TO DO: Each of the lines from the one that contains "Detect every instance" to the end of the entries below should be output exactly.

== DATA RECORDS

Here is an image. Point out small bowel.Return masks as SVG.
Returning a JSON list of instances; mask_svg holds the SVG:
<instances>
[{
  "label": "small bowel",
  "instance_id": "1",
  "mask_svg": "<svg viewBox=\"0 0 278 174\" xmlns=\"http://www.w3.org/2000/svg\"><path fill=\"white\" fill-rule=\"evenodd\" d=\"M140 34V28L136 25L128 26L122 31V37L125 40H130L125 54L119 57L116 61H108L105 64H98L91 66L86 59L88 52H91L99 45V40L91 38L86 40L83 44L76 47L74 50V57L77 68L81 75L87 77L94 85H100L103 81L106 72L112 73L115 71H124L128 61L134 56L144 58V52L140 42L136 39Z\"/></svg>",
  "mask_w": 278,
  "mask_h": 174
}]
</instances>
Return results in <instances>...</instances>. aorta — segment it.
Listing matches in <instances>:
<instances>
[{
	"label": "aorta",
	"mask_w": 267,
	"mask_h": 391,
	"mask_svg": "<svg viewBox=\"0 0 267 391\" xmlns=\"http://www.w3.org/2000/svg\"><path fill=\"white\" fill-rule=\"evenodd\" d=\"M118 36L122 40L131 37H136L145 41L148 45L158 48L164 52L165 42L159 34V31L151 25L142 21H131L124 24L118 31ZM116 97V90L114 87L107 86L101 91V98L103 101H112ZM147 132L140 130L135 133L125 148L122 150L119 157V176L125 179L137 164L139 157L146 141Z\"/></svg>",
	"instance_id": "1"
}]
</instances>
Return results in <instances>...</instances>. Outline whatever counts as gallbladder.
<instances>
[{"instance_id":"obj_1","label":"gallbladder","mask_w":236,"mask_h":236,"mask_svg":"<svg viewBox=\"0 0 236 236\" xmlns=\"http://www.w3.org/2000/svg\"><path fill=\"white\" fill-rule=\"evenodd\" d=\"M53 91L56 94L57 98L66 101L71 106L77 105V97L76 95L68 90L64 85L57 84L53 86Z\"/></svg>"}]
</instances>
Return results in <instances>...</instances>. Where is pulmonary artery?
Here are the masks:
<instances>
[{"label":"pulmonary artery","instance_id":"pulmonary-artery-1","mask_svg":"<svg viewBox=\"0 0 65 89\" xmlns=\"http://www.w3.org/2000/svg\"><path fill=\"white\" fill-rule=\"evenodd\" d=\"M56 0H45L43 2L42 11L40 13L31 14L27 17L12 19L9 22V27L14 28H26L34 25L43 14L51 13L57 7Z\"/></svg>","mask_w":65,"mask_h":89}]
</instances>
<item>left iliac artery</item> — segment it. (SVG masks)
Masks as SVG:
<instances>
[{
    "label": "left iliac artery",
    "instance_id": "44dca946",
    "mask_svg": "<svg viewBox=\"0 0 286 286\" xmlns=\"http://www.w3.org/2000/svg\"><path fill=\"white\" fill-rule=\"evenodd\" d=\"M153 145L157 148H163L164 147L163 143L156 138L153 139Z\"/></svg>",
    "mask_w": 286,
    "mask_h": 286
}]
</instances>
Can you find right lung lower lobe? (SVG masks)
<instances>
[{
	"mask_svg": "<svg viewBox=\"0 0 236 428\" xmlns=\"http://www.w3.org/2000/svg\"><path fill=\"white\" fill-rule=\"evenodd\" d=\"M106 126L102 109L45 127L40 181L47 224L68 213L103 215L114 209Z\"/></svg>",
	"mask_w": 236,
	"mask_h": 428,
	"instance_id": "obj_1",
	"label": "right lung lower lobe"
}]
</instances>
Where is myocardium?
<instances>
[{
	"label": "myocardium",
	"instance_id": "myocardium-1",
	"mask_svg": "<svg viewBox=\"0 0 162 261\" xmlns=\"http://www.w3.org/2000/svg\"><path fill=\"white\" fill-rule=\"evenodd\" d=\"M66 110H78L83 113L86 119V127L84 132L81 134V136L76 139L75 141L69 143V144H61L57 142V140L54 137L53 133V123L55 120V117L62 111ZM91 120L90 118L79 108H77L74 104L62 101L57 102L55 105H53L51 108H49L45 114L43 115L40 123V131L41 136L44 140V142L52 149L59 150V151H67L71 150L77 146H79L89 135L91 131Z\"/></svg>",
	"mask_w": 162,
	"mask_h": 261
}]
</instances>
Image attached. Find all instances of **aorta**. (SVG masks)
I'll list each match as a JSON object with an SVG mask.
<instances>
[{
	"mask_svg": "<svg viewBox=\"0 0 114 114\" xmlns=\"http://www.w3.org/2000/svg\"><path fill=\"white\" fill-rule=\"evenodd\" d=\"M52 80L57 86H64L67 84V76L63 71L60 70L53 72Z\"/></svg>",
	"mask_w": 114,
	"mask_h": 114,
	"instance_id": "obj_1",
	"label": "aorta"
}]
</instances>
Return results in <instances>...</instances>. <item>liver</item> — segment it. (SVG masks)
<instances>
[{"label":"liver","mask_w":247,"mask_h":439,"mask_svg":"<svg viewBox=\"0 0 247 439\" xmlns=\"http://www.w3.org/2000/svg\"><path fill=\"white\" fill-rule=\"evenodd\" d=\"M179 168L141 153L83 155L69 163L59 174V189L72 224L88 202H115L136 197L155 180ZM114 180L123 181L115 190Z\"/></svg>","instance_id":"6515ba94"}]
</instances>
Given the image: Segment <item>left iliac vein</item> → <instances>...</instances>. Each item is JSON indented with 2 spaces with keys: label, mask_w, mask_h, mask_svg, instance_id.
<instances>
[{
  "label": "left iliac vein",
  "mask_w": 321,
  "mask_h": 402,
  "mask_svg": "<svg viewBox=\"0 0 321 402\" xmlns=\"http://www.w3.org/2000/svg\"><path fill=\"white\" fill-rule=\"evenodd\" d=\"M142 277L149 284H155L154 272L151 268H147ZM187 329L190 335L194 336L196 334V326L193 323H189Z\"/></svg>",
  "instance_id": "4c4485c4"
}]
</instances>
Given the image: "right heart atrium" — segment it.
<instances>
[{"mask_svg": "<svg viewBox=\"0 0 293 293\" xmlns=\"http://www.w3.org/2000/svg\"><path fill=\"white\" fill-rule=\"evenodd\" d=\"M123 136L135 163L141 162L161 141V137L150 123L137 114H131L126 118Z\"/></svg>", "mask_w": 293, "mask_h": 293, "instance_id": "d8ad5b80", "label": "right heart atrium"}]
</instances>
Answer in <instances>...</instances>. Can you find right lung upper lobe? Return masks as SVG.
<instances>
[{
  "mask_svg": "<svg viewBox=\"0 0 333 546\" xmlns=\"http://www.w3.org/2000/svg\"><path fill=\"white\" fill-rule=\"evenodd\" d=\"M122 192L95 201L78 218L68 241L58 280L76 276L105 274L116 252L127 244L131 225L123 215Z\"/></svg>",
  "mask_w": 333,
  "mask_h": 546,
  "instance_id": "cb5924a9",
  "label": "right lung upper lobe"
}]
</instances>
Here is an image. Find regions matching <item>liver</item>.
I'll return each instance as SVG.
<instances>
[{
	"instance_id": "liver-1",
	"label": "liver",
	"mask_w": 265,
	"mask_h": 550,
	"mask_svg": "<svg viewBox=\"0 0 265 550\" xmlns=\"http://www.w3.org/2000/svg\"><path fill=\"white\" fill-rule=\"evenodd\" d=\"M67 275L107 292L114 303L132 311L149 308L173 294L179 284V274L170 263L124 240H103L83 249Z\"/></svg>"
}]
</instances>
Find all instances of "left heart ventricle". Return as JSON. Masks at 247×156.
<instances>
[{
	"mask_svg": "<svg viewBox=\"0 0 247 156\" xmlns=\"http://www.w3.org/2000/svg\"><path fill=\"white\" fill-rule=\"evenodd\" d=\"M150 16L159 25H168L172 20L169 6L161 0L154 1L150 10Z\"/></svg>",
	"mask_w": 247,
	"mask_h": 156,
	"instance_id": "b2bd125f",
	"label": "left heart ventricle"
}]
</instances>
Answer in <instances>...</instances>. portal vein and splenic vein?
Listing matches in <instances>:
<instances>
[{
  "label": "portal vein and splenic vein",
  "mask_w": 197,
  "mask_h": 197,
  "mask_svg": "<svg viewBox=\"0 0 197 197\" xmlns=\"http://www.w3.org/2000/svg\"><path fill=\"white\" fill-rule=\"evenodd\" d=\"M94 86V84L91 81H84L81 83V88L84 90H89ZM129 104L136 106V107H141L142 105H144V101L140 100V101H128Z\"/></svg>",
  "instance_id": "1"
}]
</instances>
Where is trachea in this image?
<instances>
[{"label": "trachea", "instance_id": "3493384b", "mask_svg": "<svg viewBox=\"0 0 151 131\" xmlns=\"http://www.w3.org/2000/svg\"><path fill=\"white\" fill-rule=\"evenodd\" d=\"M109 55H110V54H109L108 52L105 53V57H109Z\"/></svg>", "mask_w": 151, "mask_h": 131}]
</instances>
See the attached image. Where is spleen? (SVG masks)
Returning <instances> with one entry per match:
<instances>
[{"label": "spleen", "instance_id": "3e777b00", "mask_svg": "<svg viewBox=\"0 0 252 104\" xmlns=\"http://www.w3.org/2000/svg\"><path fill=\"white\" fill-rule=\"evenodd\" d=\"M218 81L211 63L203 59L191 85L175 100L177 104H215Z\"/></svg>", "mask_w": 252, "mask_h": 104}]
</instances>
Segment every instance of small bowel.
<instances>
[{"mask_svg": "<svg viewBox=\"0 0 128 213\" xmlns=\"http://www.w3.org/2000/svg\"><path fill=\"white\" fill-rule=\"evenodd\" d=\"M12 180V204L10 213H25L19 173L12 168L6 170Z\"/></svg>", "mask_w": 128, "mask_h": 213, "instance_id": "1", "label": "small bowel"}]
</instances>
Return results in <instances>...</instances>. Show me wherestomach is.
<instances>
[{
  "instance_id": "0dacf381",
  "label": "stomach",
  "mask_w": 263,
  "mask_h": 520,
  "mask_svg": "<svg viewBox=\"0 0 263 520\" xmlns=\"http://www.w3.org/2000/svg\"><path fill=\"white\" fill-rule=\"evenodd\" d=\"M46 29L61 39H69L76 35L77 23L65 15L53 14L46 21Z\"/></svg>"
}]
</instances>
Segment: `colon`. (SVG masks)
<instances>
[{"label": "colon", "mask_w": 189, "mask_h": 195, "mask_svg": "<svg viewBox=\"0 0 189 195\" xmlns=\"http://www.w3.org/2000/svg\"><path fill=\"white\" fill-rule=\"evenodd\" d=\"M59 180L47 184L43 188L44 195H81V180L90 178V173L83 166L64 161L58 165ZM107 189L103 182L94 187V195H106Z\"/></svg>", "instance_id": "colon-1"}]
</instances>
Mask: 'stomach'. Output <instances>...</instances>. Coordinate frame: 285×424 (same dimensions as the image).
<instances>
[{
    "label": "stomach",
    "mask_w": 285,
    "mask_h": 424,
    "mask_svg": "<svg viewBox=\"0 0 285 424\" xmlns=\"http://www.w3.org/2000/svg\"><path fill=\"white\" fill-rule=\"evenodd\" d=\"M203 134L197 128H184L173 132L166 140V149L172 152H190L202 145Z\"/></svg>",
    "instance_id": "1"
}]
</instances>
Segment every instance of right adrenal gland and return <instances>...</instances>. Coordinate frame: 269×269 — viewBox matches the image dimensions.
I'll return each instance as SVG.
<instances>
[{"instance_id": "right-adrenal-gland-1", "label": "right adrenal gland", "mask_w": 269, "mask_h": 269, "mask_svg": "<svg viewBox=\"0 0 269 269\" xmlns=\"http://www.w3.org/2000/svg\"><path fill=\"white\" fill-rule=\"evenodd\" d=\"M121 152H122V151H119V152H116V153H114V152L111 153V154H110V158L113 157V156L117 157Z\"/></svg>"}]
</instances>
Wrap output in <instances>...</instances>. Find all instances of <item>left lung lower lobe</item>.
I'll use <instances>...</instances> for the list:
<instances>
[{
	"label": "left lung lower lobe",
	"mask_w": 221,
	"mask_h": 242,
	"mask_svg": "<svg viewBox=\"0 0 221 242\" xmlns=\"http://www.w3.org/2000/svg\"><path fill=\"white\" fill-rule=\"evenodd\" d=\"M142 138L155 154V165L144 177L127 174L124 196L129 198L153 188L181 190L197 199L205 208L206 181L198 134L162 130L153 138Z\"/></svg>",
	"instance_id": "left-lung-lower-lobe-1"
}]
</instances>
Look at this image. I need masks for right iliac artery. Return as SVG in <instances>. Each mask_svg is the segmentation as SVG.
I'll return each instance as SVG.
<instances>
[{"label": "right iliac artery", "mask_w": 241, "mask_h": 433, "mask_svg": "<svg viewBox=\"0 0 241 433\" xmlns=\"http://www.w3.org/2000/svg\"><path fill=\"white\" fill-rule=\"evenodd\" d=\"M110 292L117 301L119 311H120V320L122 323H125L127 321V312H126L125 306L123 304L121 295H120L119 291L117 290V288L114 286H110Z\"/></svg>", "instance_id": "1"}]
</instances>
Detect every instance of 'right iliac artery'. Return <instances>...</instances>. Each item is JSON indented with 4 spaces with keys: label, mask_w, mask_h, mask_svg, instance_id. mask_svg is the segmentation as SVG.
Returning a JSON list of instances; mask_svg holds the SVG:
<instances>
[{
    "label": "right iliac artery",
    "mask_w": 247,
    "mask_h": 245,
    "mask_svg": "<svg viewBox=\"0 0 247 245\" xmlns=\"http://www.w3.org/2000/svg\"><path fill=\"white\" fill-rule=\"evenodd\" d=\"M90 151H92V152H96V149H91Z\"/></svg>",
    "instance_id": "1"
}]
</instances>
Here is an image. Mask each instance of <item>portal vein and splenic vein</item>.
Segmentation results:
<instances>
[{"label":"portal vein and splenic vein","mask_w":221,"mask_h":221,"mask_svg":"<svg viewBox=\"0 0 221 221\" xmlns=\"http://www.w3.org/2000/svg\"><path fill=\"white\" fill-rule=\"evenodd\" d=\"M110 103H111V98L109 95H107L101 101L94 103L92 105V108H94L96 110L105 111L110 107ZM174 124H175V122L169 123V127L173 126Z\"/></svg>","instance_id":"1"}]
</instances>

====

REPLY:
Detect every instance of 'right iliac artery'. Return <instances>...</instances>. Each item is JSON indented with 4 spaces with keys: label, mask_w, mask_h, mask_svg, instance_id. mask_svg is the segmentation as SVG.
Returning a JSON list of instances; mask_svg holds the SVG:
<instances>
[{
    "label": "right iliac artery",
    "mask_w": 247,
    "mask_h": 245,
    "mask_svg": "<svg viewBox=\"0 0 247 245\" xmlns=\"http://www.w3.org/2000/svg\"><path fill=\"white\" fill-rule=\"evenodd\" d=\"M90 151H92V152H96V149H91Z\"/></svg>",
    "instance_id": "1"
}]
</instances>
Here is an image. Mask each instance of <item>portal vein and splenic vein</item>.
Segmentation results:
<instances>
[{"label":"portal vein and splenic vein","mask_w":221,"mask_h":221,"mask_svg":"<svg viewBox=\"0 0 221 221\" xmlns=\"http://www.w3.org/2000/svg\"><path fill=\"white\" fill-rule=\"evenodd\" d=\"M110 103H111V98L109 95H107L101 101L94 103L92 105V108H94L96 110L105 111L110 107ZM174 124H175V122L169 123V127L173 126Z\"/></svg>","instance_id":"1"}]
</instances>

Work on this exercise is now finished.